Figure 11 illustrates water-soluble NaYF
4: Er/YbNaGdF
4The graphic representation of the longitudinal relaxation rate of (0.7 nm) nano particle, testing tool are clinical usefulness 3.0 T MRI;
Figure 12 illustrates water-soluble NaYF
4: Er/YbNaGdF
4The graphic representation of the longitudinal relaxation rate of (2.0 nm) nano particle, testing tool are clinical usefulness 3.0 T MRI;
Figure 13 illustrates water-soluble NaYF
4: Er/YbNaGdF
4The graphic representation of the longitudinal relaxation rate of (3.7 nm) nano particle, testing tool are clinical usefulness 3.0 T MRI.
Embodiment
With reference to Figure of description, and combine following embodiment to further specify the present invention, should be understood that Figure of description and following embodiment only are used to explain the present invention, and unrestricted the present invention.
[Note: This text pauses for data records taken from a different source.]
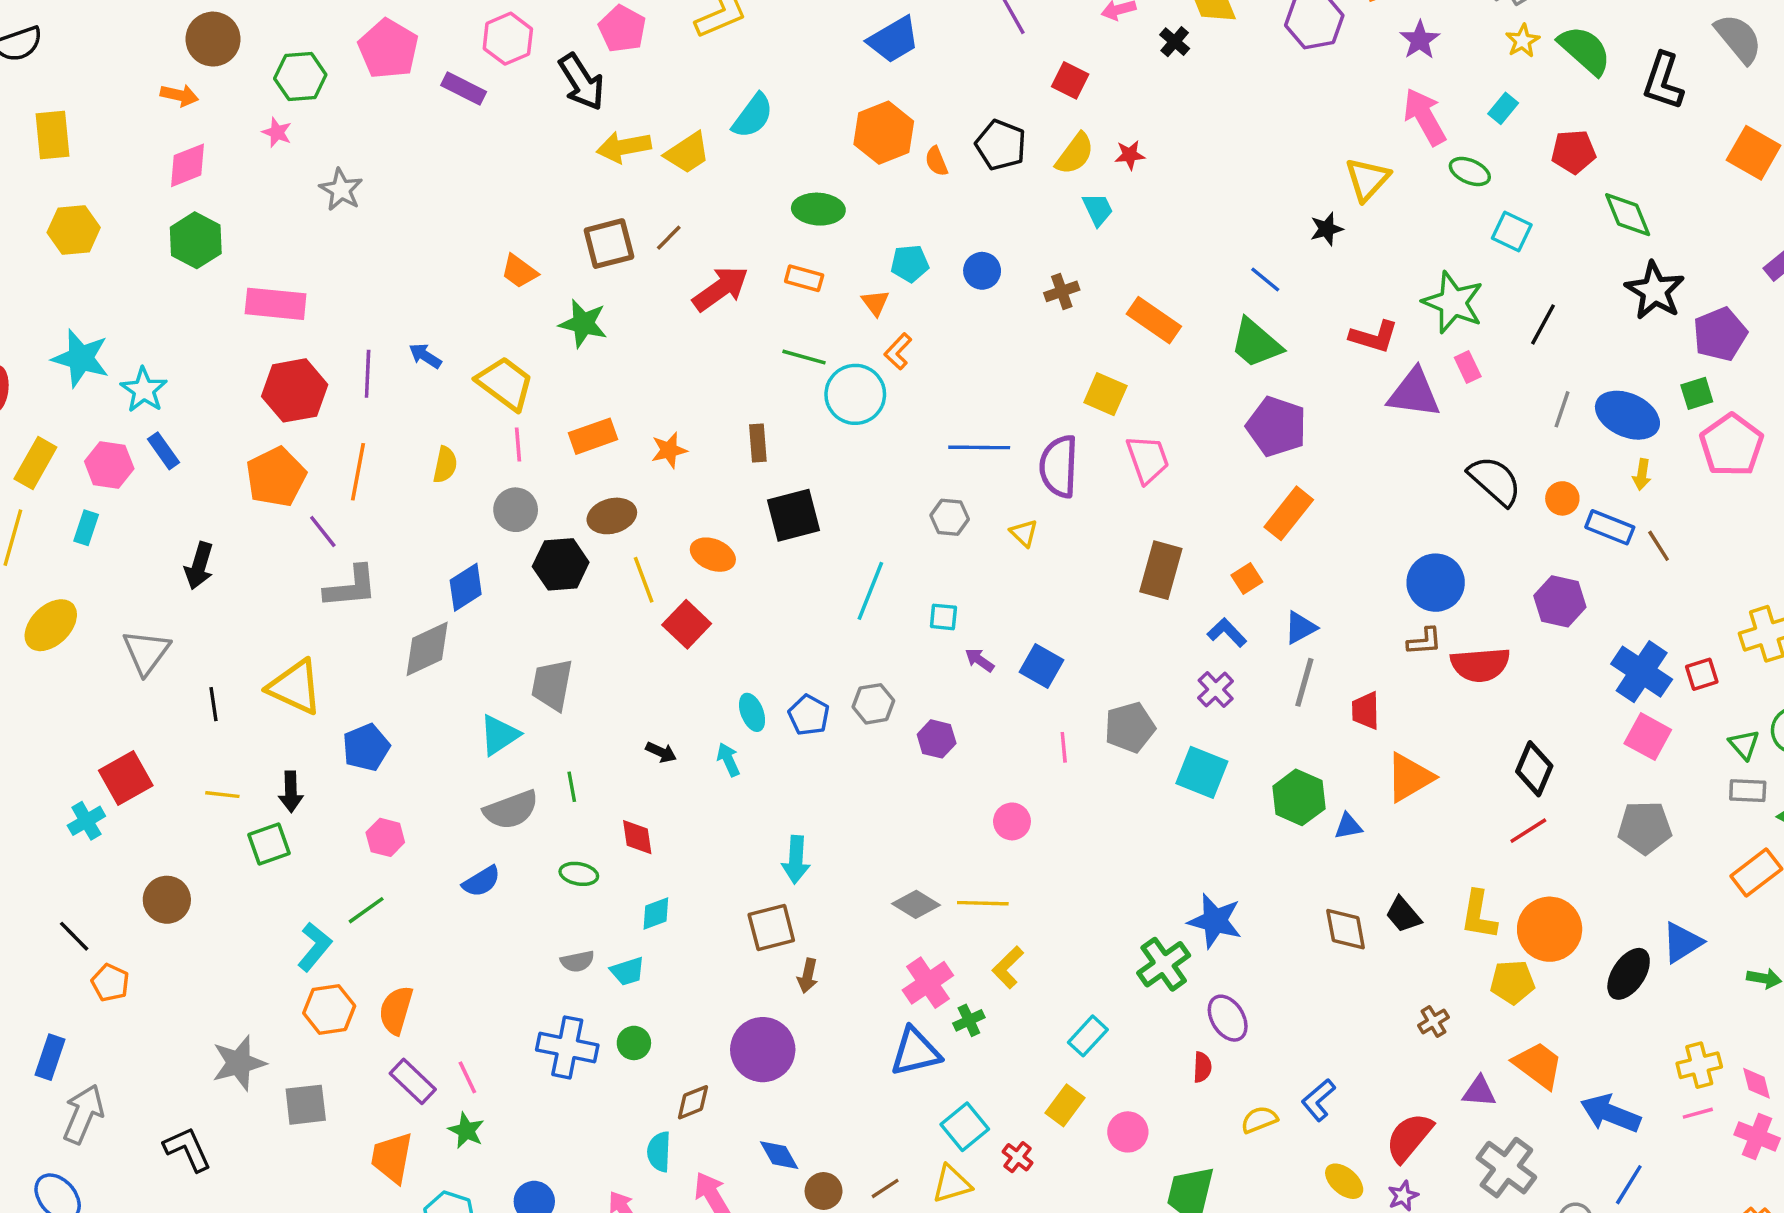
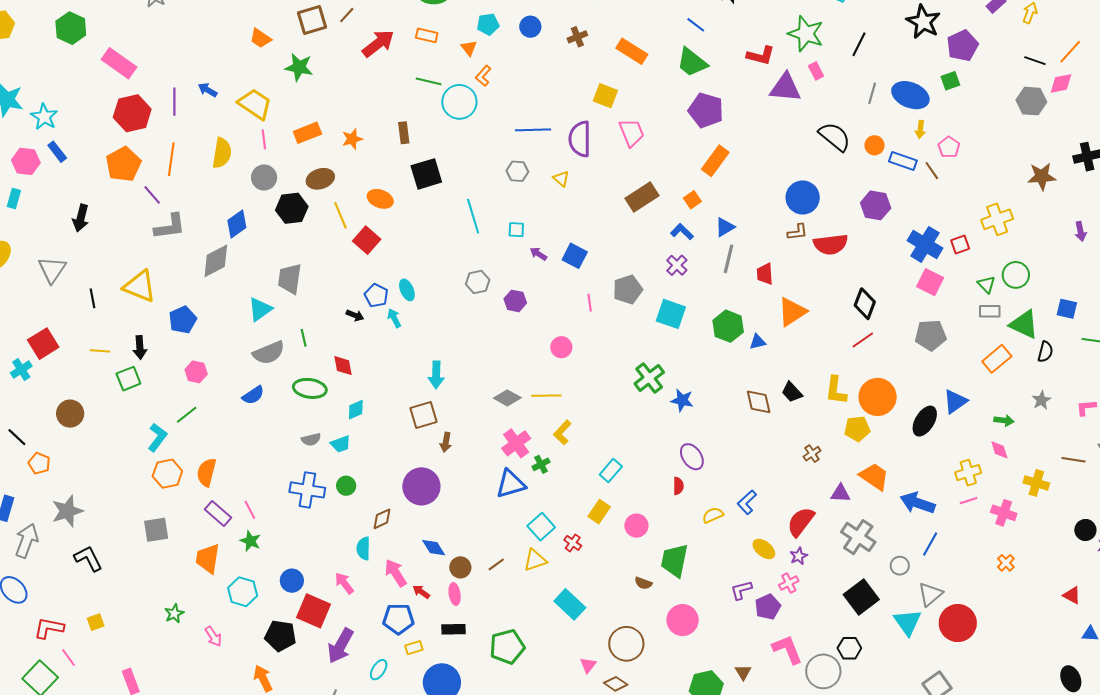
pink rectangle: (276, 304) -> (119, 63), turned 32
pink pentagon: (1732, 445) -> (949, 147), moved, size x0.6
yellow semicircle: (445, 465) -> (222, 153), size x1.4
brown rectangle: (1161, 570) -> (642, 197), turned 44
cyan line: (870, 591) -> (473, 216), turned -36
blue pentagon: (809, 715) -> (376, 296), moved
green ellipse: (579, 874) -> (310, 388), size x1.5
blue star: (1215, 921) -> (682, 400), size x0.7
green cross: (1164, 964) -> (649, 378), moved
gray star: (239, 1063) -> (67, 511), moved
pink diamond: (1757, 1083) -> (999, 450), moved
The present invention is through nucleus assisting growth technology, and preparation has the upper conversion fluorescent nano particle of nucleocapsid structure, and it is right to introduce different light emitting ionics at the particulate different layers, below respectively with have three-decker and double-layer structure on the example that is prepared as describe.
One, the upper conversion fluorescent nano particle (NaYF that has three-decker
4: Er/YbGdNaYF
4: Tm/Yb NaGdF
4) preparation.
(1) kernel NaYF
4: the preparation of Er/YbGd
1) aqueous solution of rare earth chloride: take by weighing the muriate of an amount of yttrium (Y), ytterbium (Yb), erbium (Er) and gadolinium (Gd) respectively, subsequent use with deionized water dissolving.Rare earth chloride can adopt its hydrate commonly used separately (YCl for example here
36H
2O, YbCl
36H
2O, ErCl
36H
2O, GdCl
3XH
2O, the amount of the deionized water of employing can be dissolving said muriatic amount or excessive slightly.
2) in oleic acid and octadecylene mixed solution, add above-mentioned pre-configured aqueous solution of rare earth chloride, the oleic acid of employing and the volume ratio of octadecylene can be 1:2.Stirred about 1 hour under the room temperature.Logical argon gas certain hour (for example 5 minutes) then carries out removal process slowly to remove air.Dewater after the end, system temperature is raised to about 160 ℃ and is incubated certain hour, for example 60 minutes, obtains faint yellow clear liquor.Stop heating, system is cooled to room temperature (keeping logical argon gas therebetween) naturally.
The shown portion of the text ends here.